**Required work**
From the listing that follows, reproduce only the lines from the one holding "#ninerblends: Power Erdbeer Smoothie" through the one holding "Derechos Humanos en", both included, with no pictures.

[Opening Entries supplied section]

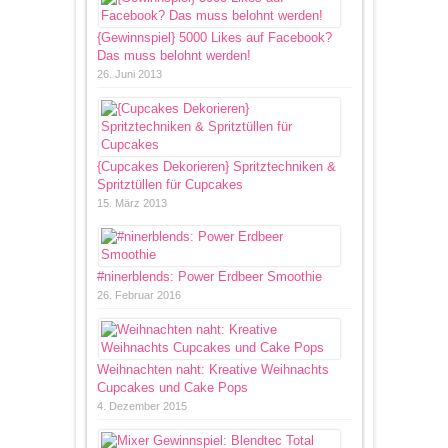
{Gewinnspiel} 5000 Likes auf Facebook?
Das muss belohnt werden!
26. Juni 2013
{Cupcakes Dekorieren} Spritztechniken &
Spritztüllen für Cupcakes
15. März 2013
#ninerblends: Power Erdbeer Smoothie
26. Februar 2016
Weihnachten naht: Kreative Weihnachts
Cupcakes und Cake Pops
4. Dezember 2015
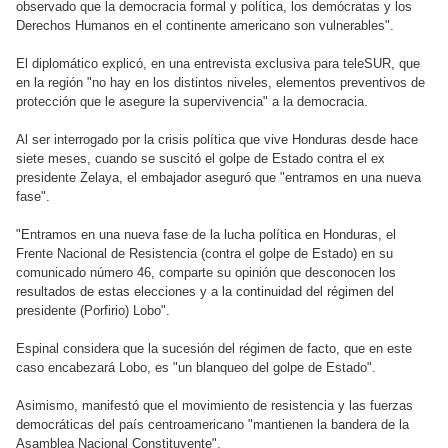
observado que la democracia formal y política, los demócratas y los
Derechos Humanos en el continente americano son vulnerables".
El diplomático explicó, en una entrevista exclusiva para teleSUR, que
en la región "no hay en los distintos niveles, elementos preventivos de
protección que le asegure la supervivencia" a la democracia.
Al ser interrogado por la crisis política que vive Honduras desde hace
siete meses, cuando se suscitó el golpe de Estado contra el ex
presidente Zelaya, el embajador aseguró que "entramos en una nueva
fase".
"Entramos en una nueva fase de la lucha política en Honduras, el
Frente Nacional de Resistencia (contra el golpe de Estado) en su
comunicado número 46, comparte su opinión que desconocen los
resultados de estas elecciones y a la continuidad del régimen del
presidente (Porfirio) Lobo".
Espinal considera que la sucesión del régimen de facto, que en este
caso encabezará Lobo, es "un blanqueo del golpe de Estado".
Asimismo, manifestó que el movimiento de resistencia y las fuerzas
democráticas del país centroamericano "mantienen la bandera de la
Asamblea Nacional Constituyente".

[Closing Entries supplied section]

**Answer space**
#ninerblends: Power Erdbeer Smoothie
26. Februar 2016
Weihnachten naht: Kreative Weihnachts
Cupcakes und Cake Pops
4. Dezember 2015
observado que la democracia formal y política, los demócratas y los
Derechos Humanos en el continente americano son vulnerables".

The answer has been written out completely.